Finansal yönetim (finansman ve yatırımı da içerir), herhangi bir kuruluşun merkezi sinir sistemi olarak hizmet eder ve yalnızca hayatta kalmasını değil aynı zamanda refahını da sağlamayı amaçlayan finansal faaliyetleri düzenler. Bu çok önemli iş fonksiyonu, kârlılık arayışı, giderler üzerinde titiz kontrol, nakit ve kredinin dikkatli yönetimi ve bunların nihai hedefi, kuruluşun hedeflerini mümkün olduğu kadar verimli bir şekilde yerine getirmesini sağlama hedefine derinden yerleşmiştir. Bu hedefler genellikle şirketin hissedarları için değerinin maksimuma çıkarılması şeklinde süzülür; bu, kurumsal dünyada finansal yönetimin öneminin altını çizen yol gösterici bir ilkedir.

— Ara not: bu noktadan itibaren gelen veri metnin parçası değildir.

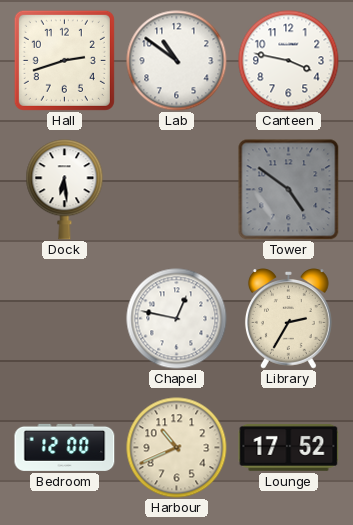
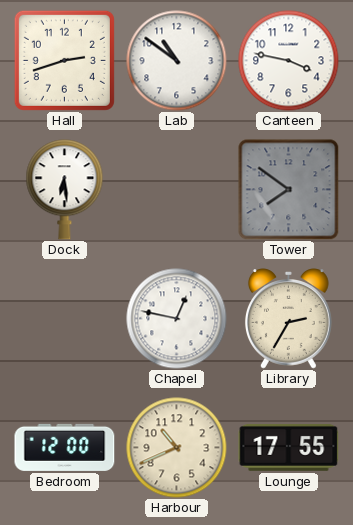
Tower: 4:51 -> 7:51
Lounge: 17:52 -> 17:55
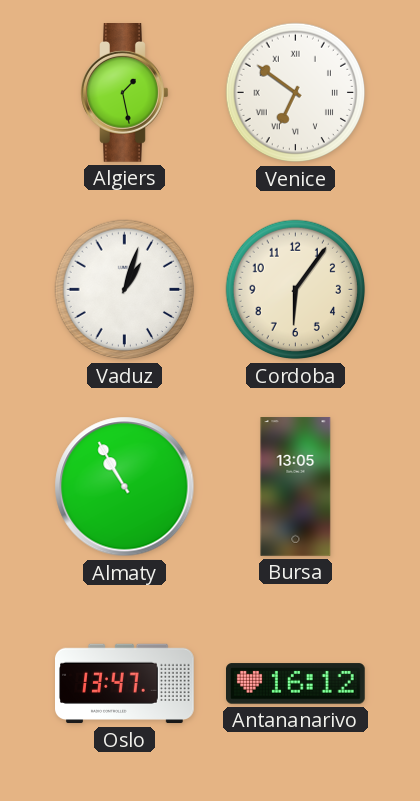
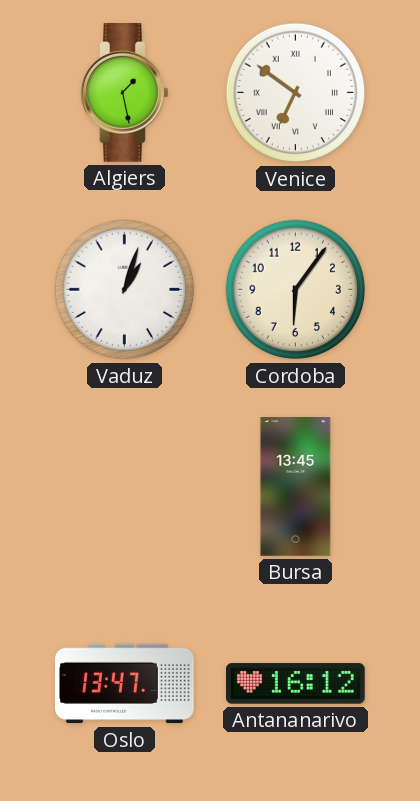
Almaty: 10:55 -> none
Bursa: 13:05 -> 13:45
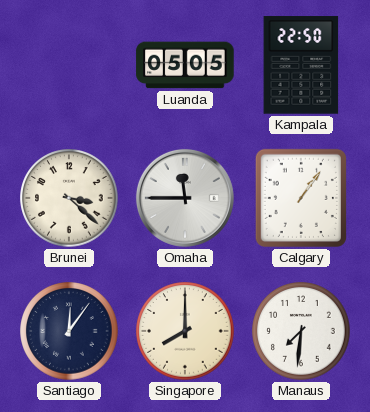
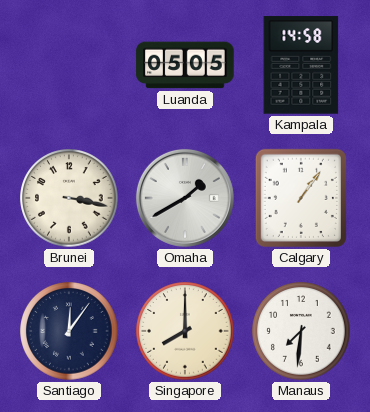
Kampala: 22:50 -> 14:58
Brunei: 3:22 -> 3:17
Omaha: 11:45 -> 1:40
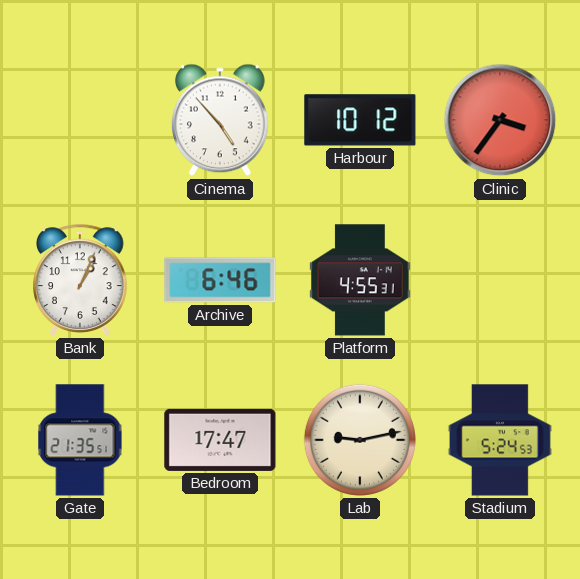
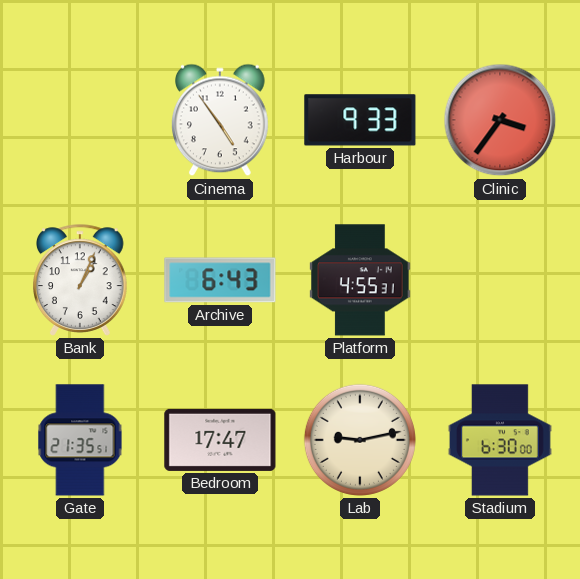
Cinema: 4:53 -> 4:54
Harbour: 10:12 -> 9:33
Archive: 6:46 -> 6:43
Stadium: 5:24 -> 6:30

Finansal yönetim, özünde, hem kısa hem de uzun vadeli finansal kaynakların, tamamı işletmenin genel hedeflerine hizmet edecek şekilde tahsisinden sorumlu olan çok yönlü bir disiplindir. Sorumluluklarının yelpazesi, işletmelerin günlük operasyonlarında ve uzun vadeli stratejilerinde karşılaştıkları finansal karmaşıklıkların genişliğini kapsamaktadır.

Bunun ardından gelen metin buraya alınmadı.